Кажется, к лекарю пора мне. Самое время: брат Азиний заговорил на всех языках, короли врачуют золотуху…
— Как, дорогой де Гуаира, разве вы не слыхали? Ma foi! Я думал, об этом ведает весь свет! Ибо короли французские, потомки Святого Людовика, лечат золотушных прикосновением рук.
Я покосился на пикардийца. Тот был серьезен.
— Короля мы встретили в Блуа. Его Величество спешил, но батюшка был знаком с королевским сенешалем де Ту…
Внезапно я позавидовал сьеру еретику. Посмеяться бы вволю! Или заплакать.
— Я преклонил колени, Его Величество возложил руки… И знаете, друг мой, помогло! Не прошло и пяти лет… Я глубоко вздохнул. Потом еще раз. Затем еще.
— Не знаю, право, верно ли я ответил на ваш вопрос, друг мой! Слыхал я также, что чудеса способен творить седьмой сын в семье, а особливо ежели он сам — сын седьмого сына. Но как по мне, сие не чудо, но мерзкое колдовство. Ибо чудеса должны творить лишь те, кому положено.
— А кому положено? — не выдержал я. — Кому?
— То есть как кому? — поразился он. — Кому начальство определит! Король, Его Святейшество, император… Чудо, друг мой, дело серьезное! Если бы каждый начал чудеса творить, то представляете, что началось бы?
— Вполне, — кивнул я. — Представляю…
…Бедный глупый мужеложец поехал искать святых…

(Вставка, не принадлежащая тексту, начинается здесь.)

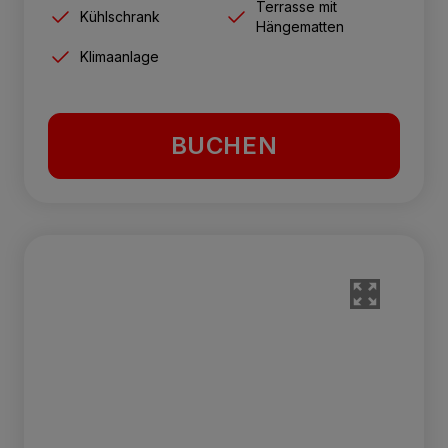
Terrasse mit
Kühlschrank
Hängematten
Klimaanlage
BUCHEN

— Однако же, друг мой, хочу поделиться с вами некой новостью. — Дю Бартас оглянулся, заговорил шепотом: — Сдается мне, что синьор де ла Риверо прав и сии черкасы воюют не против татар, но против своего короля, которого, как я выяснил, зовут Жаном-Казимиром!
— Да быть того не может! — вяло откликнулся я. — С чего вы взяли?
* * *
Пушки заговорили к вечеру, когда солнце, словно устав светить, спряталось за огромную черную тучу, наползавшую с запада. Били издалека — ядра врезались в землю, тыкались в подножие вала. На них уже не обращали внимания. Вновь задымились костры, запахло горклым салом, деревянные ложки зачерпнули горячий кулеш. Вавилон не сдавался. Победа ускользнула, вырвалась из рук, но победителей еще не было. И никто не хотел замечать тучи, медленно надвигавшейся на табор. Гроза была близко, совсем рядом, но ее не ждали, о ней не думали.